ÇOCUKLARDA ÖDÜL VE CEZA YÖNTEMİ
Disiplin çocuğa istenilen davranışları ve alışkanlıkları öğretmek, kendi kendini denetleme yada iç denetim demek olan ahlak gelişimini sağlamaktır. Etkili bir disiplin oluşturabilmenin ilk şartı; ebeveyn ile çocuk arasında bir uyum sağlayabilmektir. Herkes rollerinin ve statülerinin farkına varmalıdır.
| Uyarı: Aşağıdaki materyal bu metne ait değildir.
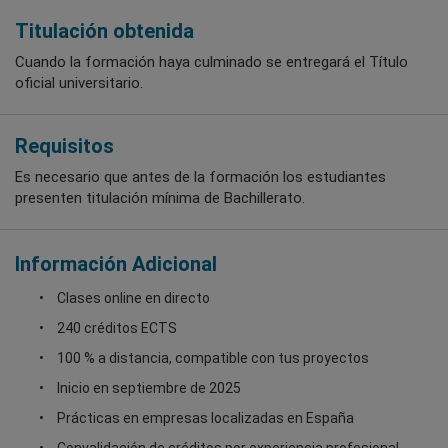
Titulación obtenida
Cuando la formación haya culminado se entregará el Título
oficial universitario.
Requisitos
Es necesario que antes de la formación los estudiantes
presenten titulación mínima de Bachillerato.
Información Adicional
Clases online en directo
240 créditos ECTS
100 % a distancia, compatible con tus proyectos
Inicio en septiembre de 2025
Prácticas en empresas localizadas en España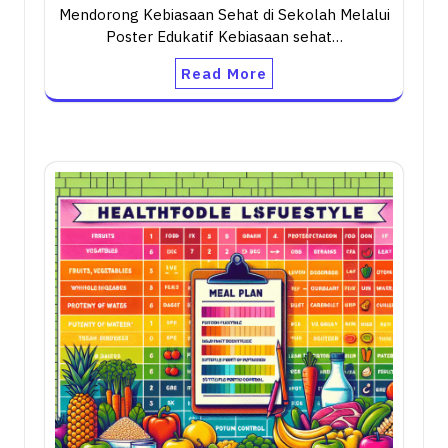
Mendorong Kebiasaan Sehat di Sekolah Melalui
Poster Edukatif Kebiasaan sehat…
Read More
Bu uyum çocuğunuz yürümeye ve konuşmaya başlayıncaya kadar genelde olumlu aile yapısına sahip anne babalar tarafından gerçekleştirilir ama bu devreden sonra ebeveynlerde geleneksel görev sayılan "iş buyuruculuk" başlar ve bu uyum bozulur.
Anne-baba olarak kural koymanız neden önemlidir?
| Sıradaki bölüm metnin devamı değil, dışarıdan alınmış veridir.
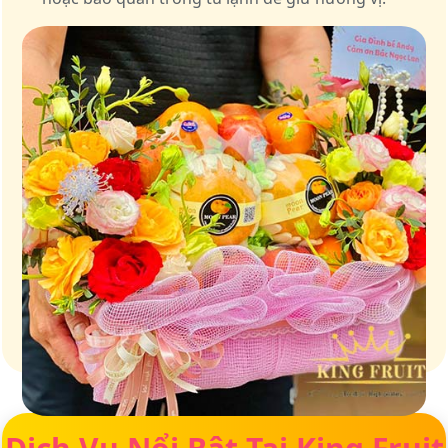
Giữ trọn vị ngọt của thiên nhiên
Çocuğunuzun mutluluğunu istiyorsanız, bazı isteklerine hayır diyebilmeli ve uyması gereken kuralları öğretmelisiniz. Çocuğa sıcak, güvenli bir yuva ortamı sunmak; paylaşmak, başkalarına saygı göstermek gibi yaşamın çeşitli kurallarını öğretmek ve sağlıklı bir özgüven geliştirmesi için yardımcı olmak anne-babaların en önemli sorumlulukları arasında yer alır. Çocuğa çeşitli kuralların öğretilmesinde ise, doğru şeyleri yapmaya teşvik etmek kadar, bazı şeyleri yapmasına engel olmak da önem taşır.
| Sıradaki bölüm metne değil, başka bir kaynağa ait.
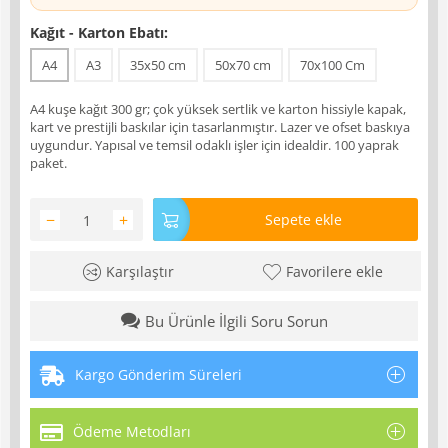
Kağıt - Karton Ebatı:
A4
A3
35x50 cm
50x70 cm
70x100 Cm
A4 kuşe kağıt 300 gr; çok yüksek sertlik ve karton hissiyle kapak,
kart ve prestijli baskılar için tasarlanmıştır. Lazer ve ofset baskıya
uygundur. Yapısal ve temsil odaklı işler için idealdir. 100 yaprak
paket.
−
+
Sepete ekle
Karşılaştır
Favorilere ekle
Bu Ürünle İlgili Soru Sorun
Kargo Gönderim Süreleri
Ödeme Metodları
Çocuklar beklemeyi bilmeli
İlk ayları geride bıraktıktan sonra, çocukların tüm isteklerini hiç bekletmeksizin karşılamak doğru ve gerekli değil. Çocukların isteklerinin ya da ihtiyaçlarının karşılanması için bazen beklemeleri gerektiğini bilmeleri ve bekleyebilmeyi öğrenmeleri ise çok önemli...
Beklemeyi ve beklemenin gerilimi ile baş etmeyi bilmek neden önemli?
Hazzı erteleyebilmek ve bunun yarattığı gerilimi tolere edebilmek çocuklara dünyanın kendi etraflarında dönmediğini öğretir. İstek ve ihtiyaçlarının karşılanmasının başka insanların durumuna bağlı olabileceğini, başkalarının da istek veya ihtiyaçlarının olabileceğini ve bazen bunların kendininkilerden öncelikli olabileceğini anlamasını sağlar.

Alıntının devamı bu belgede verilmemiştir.